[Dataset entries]
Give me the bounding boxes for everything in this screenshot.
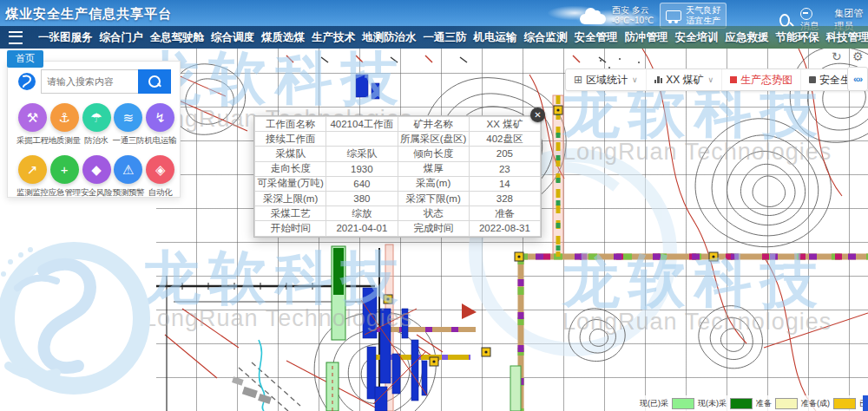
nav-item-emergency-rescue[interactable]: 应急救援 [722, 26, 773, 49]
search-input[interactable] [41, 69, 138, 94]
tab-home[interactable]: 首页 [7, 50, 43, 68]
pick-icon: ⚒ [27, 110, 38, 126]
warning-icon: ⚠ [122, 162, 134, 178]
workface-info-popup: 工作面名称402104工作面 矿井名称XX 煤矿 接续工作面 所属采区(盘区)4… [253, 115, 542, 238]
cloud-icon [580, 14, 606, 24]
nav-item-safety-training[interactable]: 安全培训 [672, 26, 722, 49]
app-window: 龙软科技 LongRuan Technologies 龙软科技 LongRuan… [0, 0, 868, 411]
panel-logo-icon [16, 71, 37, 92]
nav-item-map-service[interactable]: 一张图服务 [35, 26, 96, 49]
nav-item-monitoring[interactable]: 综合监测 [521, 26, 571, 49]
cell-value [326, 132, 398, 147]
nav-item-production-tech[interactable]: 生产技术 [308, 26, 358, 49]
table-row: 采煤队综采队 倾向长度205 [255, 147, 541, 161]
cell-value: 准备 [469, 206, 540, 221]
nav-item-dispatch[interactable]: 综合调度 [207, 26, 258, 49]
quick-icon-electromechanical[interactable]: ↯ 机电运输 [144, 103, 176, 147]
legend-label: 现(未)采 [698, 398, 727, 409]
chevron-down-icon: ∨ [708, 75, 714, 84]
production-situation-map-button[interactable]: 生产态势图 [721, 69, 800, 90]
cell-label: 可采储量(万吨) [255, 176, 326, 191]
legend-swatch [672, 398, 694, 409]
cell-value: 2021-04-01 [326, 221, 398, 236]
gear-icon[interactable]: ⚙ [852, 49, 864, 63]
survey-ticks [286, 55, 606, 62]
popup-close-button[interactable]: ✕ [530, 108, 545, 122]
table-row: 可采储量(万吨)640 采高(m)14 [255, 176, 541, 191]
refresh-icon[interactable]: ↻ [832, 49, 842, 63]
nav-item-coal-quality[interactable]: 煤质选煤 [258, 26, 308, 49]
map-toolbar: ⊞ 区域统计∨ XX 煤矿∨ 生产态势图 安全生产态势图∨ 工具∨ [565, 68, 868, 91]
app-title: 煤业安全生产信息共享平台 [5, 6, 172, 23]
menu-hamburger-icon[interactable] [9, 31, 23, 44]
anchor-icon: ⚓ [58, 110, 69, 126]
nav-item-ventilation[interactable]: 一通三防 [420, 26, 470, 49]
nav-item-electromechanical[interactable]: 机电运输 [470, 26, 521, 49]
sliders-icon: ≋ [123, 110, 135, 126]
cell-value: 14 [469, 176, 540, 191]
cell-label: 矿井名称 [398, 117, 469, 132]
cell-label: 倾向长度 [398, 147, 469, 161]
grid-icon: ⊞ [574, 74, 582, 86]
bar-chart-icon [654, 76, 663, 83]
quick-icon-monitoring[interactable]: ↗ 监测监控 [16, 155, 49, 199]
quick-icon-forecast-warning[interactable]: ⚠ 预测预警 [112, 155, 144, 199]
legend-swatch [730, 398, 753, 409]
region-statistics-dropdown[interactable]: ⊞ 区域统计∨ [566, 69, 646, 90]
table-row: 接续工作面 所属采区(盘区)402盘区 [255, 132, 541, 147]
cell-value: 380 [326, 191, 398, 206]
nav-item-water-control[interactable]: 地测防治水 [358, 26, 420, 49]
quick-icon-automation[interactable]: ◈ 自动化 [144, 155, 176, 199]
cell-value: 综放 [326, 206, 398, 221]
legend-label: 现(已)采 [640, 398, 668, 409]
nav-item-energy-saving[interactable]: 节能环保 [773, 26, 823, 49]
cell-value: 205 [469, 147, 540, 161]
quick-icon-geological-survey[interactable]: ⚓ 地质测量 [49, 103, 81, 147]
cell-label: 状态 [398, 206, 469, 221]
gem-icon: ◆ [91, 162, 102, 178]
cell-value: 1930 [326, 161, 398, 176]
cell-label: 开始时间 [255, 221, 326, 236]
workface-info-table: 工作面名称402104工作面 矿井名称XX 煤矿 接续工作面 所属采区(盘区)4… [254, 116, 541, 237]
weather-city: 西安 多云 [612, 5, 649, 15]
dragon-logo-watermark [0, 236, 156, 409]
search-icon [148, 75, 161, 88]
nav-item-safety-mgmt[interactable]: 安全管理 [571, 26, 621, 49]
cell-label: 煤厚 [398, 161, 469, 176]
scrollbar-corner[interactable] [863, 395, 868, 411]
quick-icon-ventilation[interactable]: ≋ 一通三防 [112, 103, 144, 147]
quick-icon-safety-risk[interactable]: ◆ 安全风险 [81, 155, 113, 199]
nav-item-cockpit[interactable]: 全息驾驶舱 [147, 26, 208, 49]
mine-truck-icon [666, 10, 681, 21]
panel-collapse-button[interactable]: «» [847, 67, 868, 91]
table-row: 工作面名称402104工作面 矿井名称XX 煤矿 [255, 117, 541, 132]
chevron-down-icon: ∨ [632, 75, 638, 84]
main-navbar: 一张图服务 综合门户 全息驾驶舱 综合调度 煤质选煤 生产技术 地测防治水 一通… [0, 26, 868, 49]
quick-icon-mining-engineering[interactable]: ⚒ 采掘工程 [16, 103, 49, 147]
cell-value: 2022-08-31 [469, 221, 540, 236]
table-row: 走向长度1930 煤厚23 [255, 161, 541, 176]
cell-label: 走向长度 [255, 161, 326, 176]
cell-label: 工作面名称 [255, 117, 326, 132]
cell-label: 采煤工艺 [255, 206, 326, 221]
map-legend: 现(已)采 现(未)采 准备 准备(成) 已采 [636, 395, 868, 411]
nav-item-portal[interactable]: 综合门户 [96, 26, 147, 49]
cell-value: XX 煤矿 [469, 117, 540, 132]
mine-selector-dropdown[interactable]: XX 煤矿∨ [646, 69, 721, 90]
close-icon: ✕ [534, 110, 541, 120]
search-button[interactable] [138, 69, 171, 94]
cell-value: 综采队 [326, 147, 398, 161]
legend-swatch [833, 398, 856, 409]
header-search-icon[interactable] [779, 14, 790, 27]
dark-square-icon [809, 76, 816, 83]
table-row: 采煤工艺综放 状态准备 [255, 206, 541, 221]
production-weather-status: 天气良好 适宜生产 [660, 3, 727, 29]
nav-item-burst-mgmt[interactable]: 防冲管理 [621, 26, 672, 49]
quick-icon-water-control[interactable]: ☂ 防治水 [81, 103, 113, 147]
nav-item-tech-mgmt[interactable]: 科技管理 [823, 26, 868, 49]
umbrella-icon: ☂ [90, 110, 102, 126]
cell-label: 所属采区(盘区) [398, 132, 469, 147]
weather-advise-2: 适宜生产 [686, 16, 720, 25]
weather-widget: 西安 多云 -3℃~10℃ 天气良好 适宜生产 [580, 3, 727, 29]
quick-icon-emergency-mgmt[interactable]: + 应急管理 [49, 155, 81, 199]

_PROBLEM TO WORK ON_
Find each line in the records that includes the word "survey". Report the total and nothing more.

_ANSWER FOR THE TASK_
2